また、ニセ科学について語る人間は、そういうことに気づいていないだろうとか、そんなことにも気づいていないと思うなよ、という話でもありません。論者によっていろいろでしょう。継続的に言及している人の多くはとうに気づいているでしょうし、最近言及し始めた人だって侮ってはいけません。もちろん、同じ言葉を使っていても、「うわ、そんなこと考えたこともなかった」という人だっているに違いない。だって、その気になれば小学生だってニセ科学という言葉を使えるのだから。


関連して、「単純化」について連想したこと。

単純化されることで抜け落ちるものもあれば、明白になるものもある。なんだったら尖鋭化すると言ってもいい。

逆に、先入観との兼ね合いで、よけいなものがくっついてくる場合もある。どんな言葉でも、歴史的な経緯とは無縁でいられないし、あらかじめできる配慮には限界があるし。

すべてを理解しておくことは原理的に不可能である以上、おそらく大事なのは、「なにについて語られることなのか」といった対象をあいまいにしないこと、なのかもしれません。なにかを読むときも、それについて考えるときも、自分が語るときも。
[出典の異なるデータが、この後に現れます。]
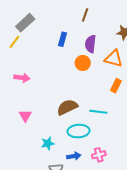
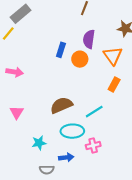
blue rectangle: (62, 39) -> (61, 50), moved
orange triangle: (114, 59) -> (113, 56), turned 36
cyan line: (98, 112) -> (94, 112), turned -42
pink cross: (99, 155) -> (93, 146), moved

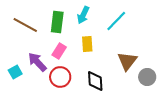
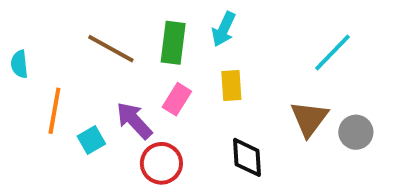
cyan line: (116, 21) -> (333, 52), moved
red circle: (60, 77) -> (161, 163), moved
gray circle: (147, 77) -> (356, 132), moved

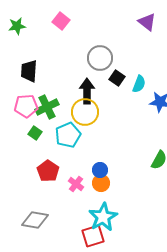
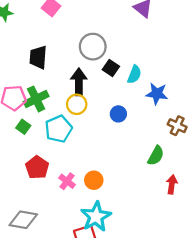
black trapezoid: (29, 71) -> (38, 57), moved
yellow circle: (85, 112) -> (77, 104), size x0.7
blue circle: (100, 170) -> (118, 114), moved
単純化すること、図式化することは、常に乱暴さや粗雑さと隣り合わせです(この辺、「発達段階に応じた指導」とニセ科学その2の話など、思い浮かべています。続きのエントリを書きたいとは思っているのですけどね、なかなか)。

しかし、単純化が常におかしな結果を生むというわけではないでしょう。多くの場合、おかしな結果を生む単純化・図式化は、まったく異なるものを同じものとみなしてしまう類いの間違いを含んでいるのではないかと考えています。カテゴリーミスみたいな。「たとえ話」の難しさのひとつの側面だと思います。そうでなければ大丈夫、などというつもりもありませんが。

単純化することで理解のコストを下げることは、重要なライフスキルだということを疑うわけではないのです。常にややこしいことを丸ごとそのままで咀嚼するなんていうのも、できそうにないことですから。
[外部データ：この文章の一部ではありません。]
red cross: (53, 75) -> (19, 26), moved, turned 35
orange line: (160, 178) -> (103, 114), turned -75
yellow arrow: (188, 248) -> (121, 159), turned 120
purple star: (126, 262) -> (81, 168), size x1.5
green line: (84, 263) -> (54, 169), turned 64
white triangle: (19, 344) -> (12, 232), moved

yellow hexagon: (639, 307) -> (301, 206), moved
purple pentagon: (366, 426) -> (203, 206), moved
おそらくは、どういう問題ならどの程度単純化してもいいか、あるいはどの程度に単樹化すべきか、ということが歴史的にもずーっと問われ続けているのです。重要性や問題の質に応じて。


しかし、単純化に関する明確な基準があるわけでもなく、仮に「生命や利害に関わるような重要な問題については、ぐっと単純化して飲み込みやすくすべき」といったおよその基準が自然発生的に生まれていたとしても、「どれぐらいならちょうどいいか」は不変ではないのでしょう。

100年前の単純な説明では不足だという問題もある。一方で、100年前には「ややこしい語られ方」をしていた部分だけれども、今こそもっと単純に語られることを必要としている、そうでないと人心に届かないような問題もあるに違いない。100年前と今では、重要さの見積もり方にズレが生じているのかもしれません。あるいは、かつては重視されなかったけれども、現代は「あれも重要だよね」「これも重要だ」と、ポイントが増えているだけかもしれません。

現代、100年前に比べれば生きていくだけならたやすいというこの時代の日本では、「生命を維持する」ということの価値よりも、「人生を豊かにする」ということの価値の方に敏感だったりもすることでしょう。「安全」ということの意味も、かつては「生命を失うかどうか」ということだったかもしれませんが、それだけでなく、もっともっと広がりをもっているに違いありません。こうした変化は、どっちが重要かという判断が変わったのではなく、重要なものが増えてしまっているようです。

100年が50年でも、30年でも、10年でも、そうした変化は少しずつ少しずつ、ぼくらの周辺でも内部でも、静かに進んでいることでしょう。

そうした変化のなかで、なにかを単純化して考える、決めるというのは、思いのほか難しいことなのでしょう。